Coursera has proven to be a wonderful experience. I have taken classes from other organizations, but there’s no comparison to Coursera.
Highly relevant examples were given which made me get a clear idea of the concepts explained. Deeply appreciate Coursera & IBM for designing this course very well.
Kudos to Instructor Alex Aklson, Ph.D., Data Scientist for providing such a wonderful learning Journey.
By shaima
•Jul 21, 2024
This course offers a thorough introduction to deep learning and neural networks with a focus on practical application using Keras. It is well-suited for anyone looking to get started with deep learning or deepen their understanding of neural networks. The combination of clear instruction, hands-on practice, and real-world examples makes it an invaluable learning resource. I highly recommend this course to anyone interested in deep learning and neural networks. Whether you are a beginner or have some prior experience, this course will provide you with the knowledge and skills necessary to excel in the field of deep learning.
By Gurpal S G
•Feb 22, 2024
IBM's "Introduction to Deep Learning & Neural Networks with Keras" course is a game-changer for anyone stepping into the realm of deep learning. From start to finish, it's a journey packed with clarity, hands-on practice, and real-world relevance. The course breaks down complex concepts into easier and digestible parts, making it perfect for beginners while still engaging for those with some background. What sets it apart is the practical approach using Keras, a user-friendly tool that simplifies deep learning implementation.
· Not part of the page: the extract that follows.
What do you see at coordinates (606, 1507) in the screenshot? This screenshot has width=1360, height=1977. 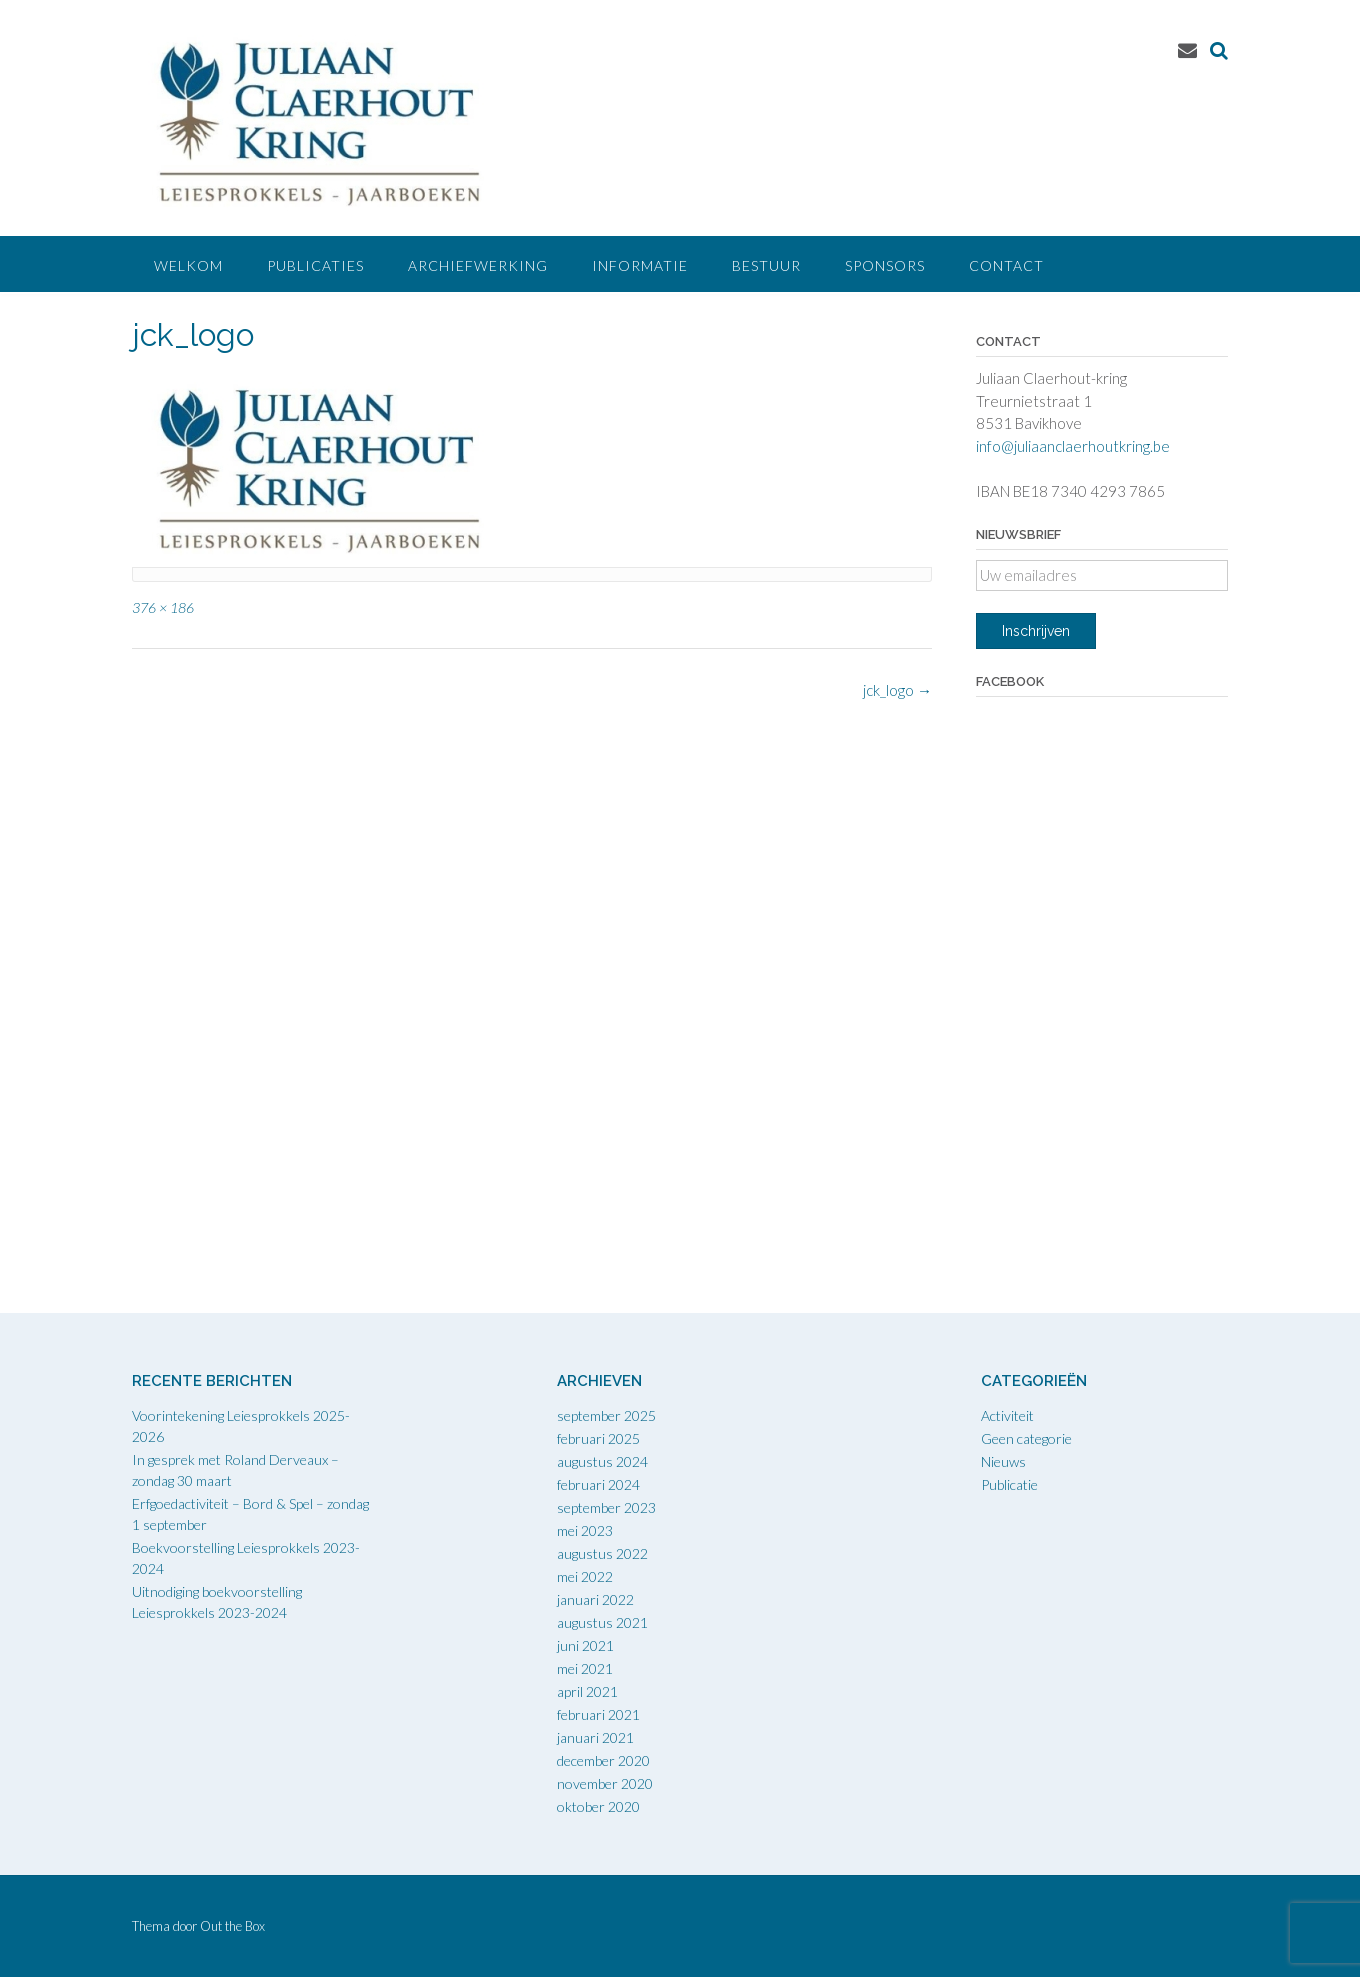 I see `september 2023` at bounding box center [606, 1507].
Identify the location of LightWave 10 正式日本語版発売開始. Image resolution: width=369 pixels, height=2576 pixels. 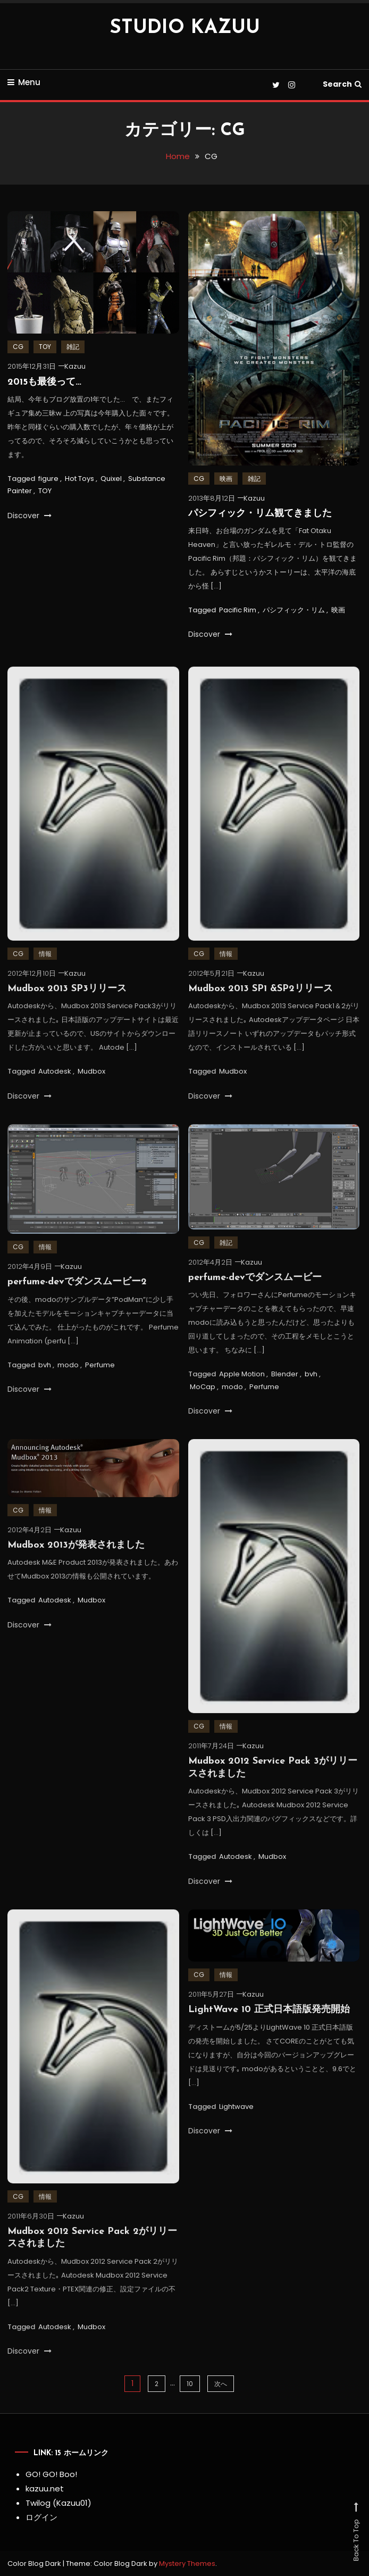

I learnt so much from the final project, which was fascinating implementing machine learning!
By Kelvin M
•Jun 12, 2023
I loved the Introduction to Deep Learning & Neural Networks with Keras course! It was a great way to learn the basics of deep learning and how to use Keras, a popular and user-friendly framework for building neural networks. The course was well-structured, with clear and engaging lectures, quizzes, assignments and peer reviews. The instructor was very knowledgeable and helpful, and the practical elements of the course were very helpful. I learned a lot from this course and I highly recommend it to anyone who wants to start their journey in deep learning!